Go through the material below, find each line with the word "Club", and copy those lines.

++++++++++++++++++++

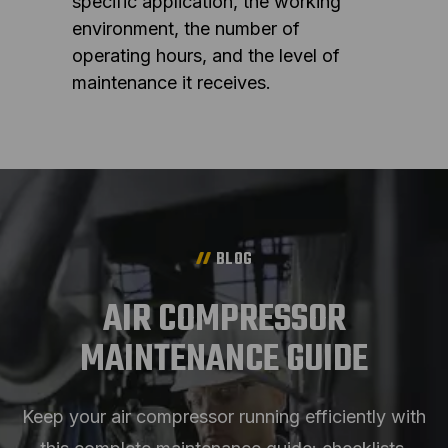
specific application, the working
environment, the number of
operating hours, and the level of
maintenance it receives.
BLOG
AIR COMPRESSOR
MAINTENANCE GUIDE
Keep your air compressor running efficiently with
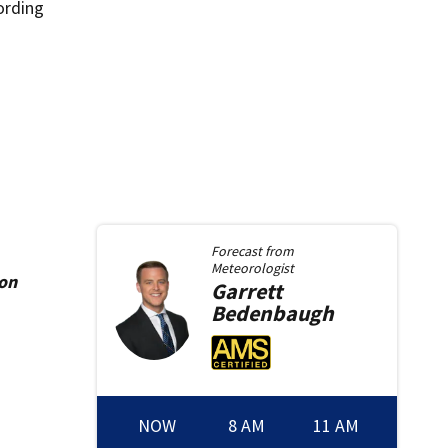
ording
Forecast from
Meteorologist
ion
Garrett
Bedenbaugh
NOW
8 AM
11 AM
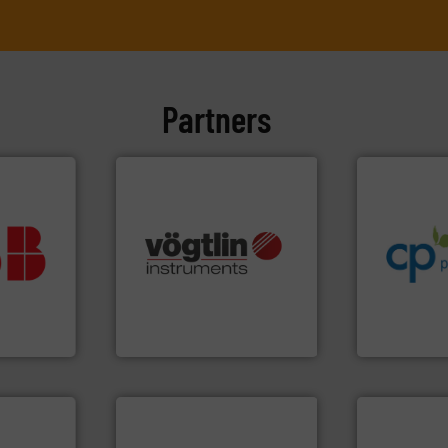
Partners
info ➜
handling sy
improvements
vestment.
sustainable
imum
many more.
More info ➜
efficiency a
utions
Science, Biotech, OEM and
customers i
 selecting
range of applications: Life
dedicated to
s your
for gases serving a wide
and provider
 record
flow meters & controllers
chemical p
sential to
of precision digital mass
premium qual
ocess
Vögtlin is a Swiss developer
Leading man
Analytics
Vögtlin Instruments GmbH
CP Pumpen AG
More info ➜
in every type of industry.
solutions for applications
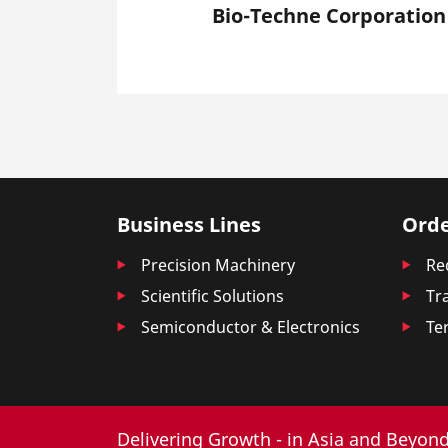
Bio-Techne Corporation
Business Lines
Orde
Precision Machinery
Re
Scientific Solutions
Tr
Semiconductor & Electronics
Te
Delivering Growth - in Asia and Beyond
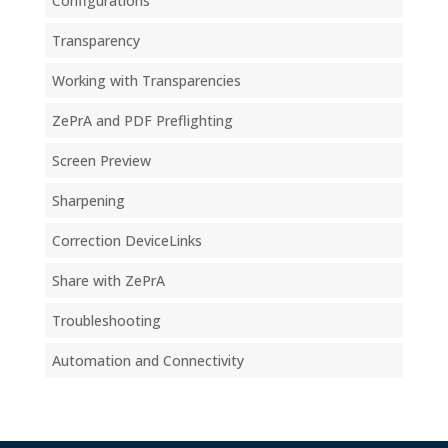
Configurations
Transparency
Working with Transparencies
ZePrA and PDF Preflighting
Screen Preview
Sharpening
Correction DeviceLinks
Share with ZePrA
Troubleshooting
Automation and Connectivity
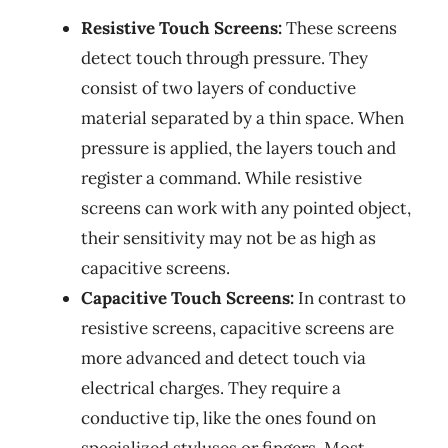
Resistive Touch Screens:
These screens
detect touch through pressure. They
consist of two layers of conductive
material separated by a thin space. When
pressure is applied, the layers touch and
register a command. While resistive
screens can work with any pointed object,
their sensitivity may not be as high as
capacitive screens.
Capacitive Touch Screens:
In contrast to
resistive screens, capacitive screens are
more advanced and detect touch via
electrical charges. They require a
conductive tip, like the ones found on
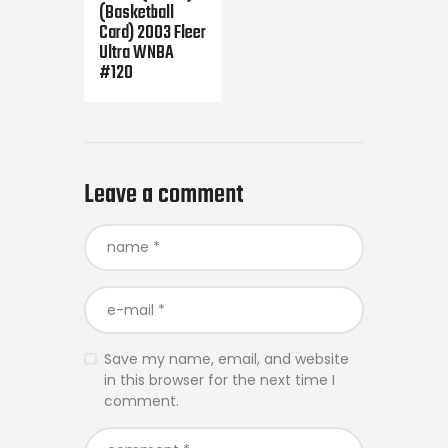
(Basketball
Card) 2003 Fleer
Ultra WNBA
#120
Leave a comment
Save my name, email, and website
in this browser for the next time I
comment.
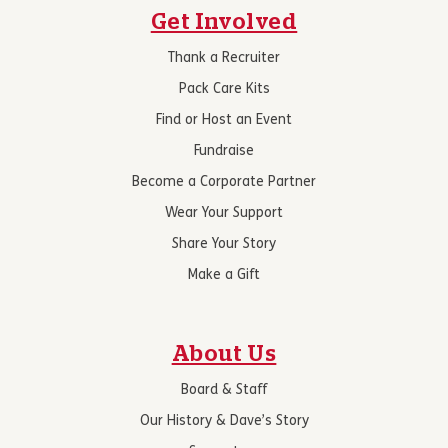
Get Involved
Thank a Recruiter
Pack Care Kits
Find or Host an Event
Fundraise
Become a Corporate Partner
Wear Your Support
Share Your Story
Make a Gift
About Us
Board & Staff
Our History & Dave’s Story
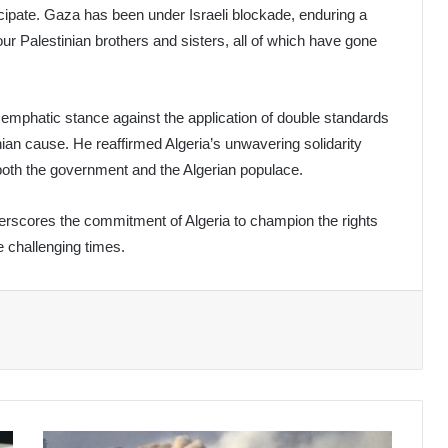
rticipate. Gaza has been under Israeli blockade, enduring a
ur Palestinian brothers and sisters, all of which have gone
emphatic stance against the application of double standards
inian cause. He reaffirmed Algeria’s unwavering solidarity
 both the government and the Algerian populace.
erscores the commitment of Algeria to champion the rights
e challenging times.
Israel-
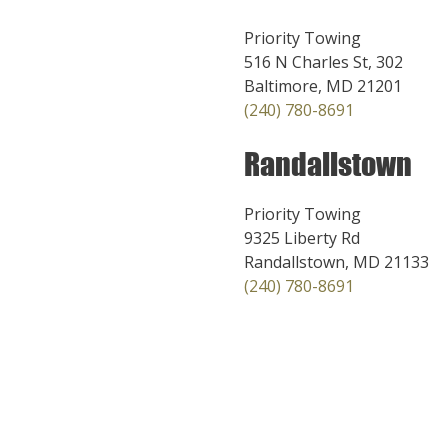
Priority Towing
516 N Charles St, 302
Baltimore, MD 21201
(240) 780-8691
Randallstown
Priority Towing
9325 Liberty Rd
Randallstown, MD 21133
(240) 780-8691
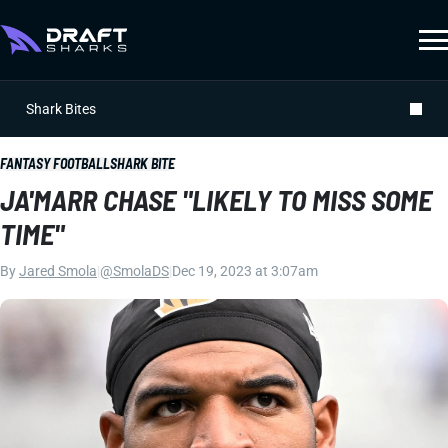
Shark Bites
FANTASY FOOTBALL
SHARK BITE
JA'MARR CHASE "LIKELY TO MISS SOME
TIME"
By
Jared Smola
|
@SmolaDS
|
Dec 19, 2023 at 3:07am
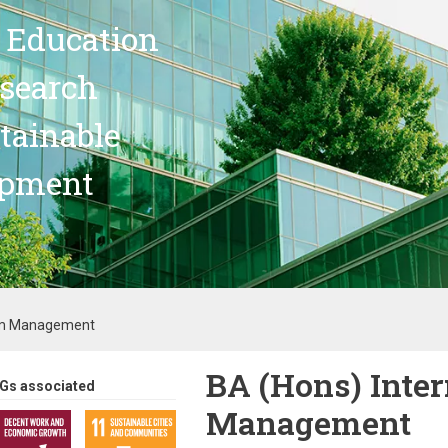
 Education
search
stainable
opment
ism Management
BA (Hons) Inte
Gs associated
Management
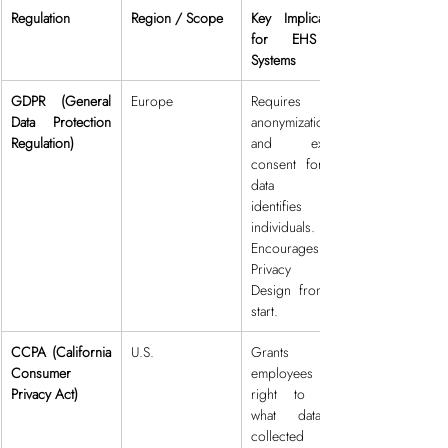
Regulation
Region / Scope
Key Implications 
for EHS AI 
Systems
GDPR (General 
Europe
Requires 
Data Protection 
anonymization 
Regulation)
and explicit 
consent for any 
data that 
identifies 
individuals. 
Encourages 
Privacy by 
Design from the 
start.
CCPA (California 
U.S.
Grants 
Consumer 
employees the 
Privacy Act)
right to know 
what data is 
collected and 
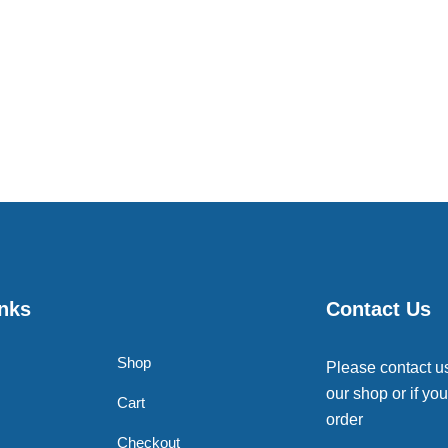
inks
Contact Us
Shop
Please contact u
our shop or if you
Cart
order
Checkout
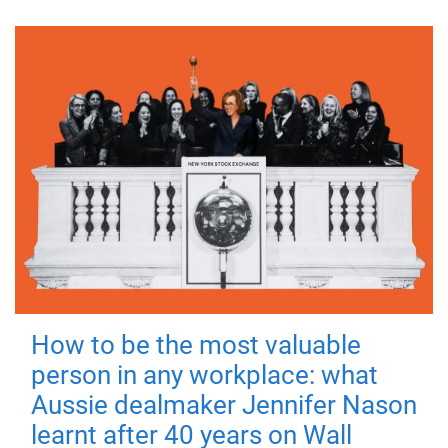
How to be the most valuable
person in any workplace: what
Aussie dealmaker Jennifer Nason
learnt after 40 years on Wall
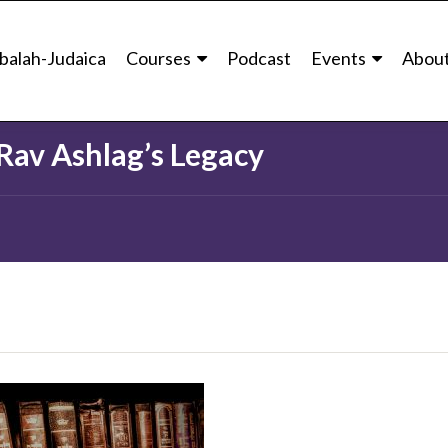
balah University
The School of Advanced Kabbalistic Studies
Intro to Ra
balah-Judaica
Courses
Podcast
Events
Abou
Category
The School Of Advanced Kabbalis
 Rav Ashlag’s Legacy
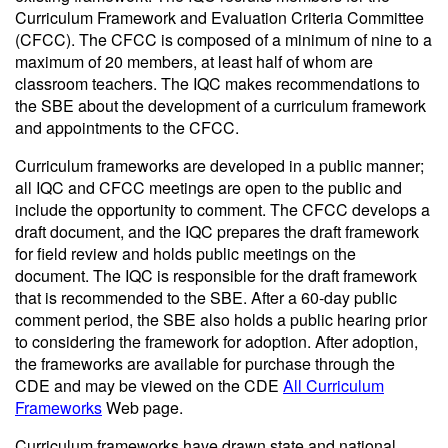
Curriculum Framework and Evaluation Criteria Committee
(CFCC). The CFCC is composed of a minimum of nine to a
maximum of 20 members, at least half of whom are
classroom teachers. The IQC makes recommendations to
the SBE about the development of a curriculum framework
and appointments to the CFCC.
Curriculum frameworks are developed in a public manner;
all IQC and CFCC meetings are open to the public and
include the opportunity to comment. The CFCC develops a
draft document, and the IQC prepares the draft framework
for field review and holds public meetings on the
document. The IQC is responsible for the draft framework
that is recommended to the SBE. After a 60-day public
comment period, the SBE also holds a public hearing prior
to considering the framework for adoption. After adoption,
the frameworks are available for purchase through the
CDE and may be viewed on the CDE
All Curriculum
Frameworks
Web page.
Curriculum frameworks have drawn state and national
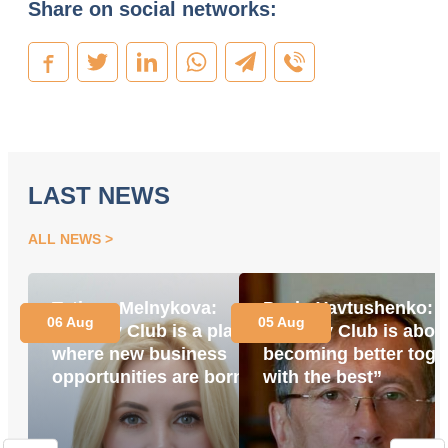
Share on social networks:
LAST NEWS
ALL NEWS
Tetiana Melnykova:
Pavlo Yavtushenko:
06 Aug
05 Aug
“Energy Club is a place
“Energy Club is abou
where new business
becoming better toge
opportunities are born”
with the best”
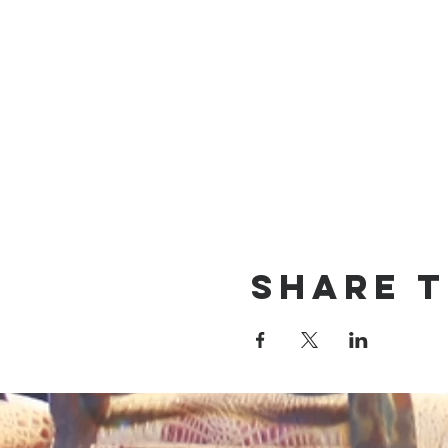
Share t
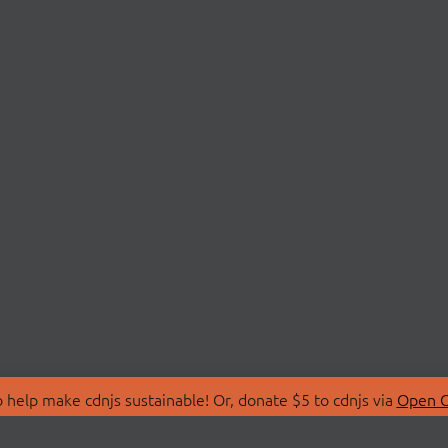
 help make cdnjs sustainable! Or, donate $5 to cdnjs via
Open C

++++++++++++++++++++

# [COMPLETED TASK]
“Energy Club is a place
“Energy Club is abou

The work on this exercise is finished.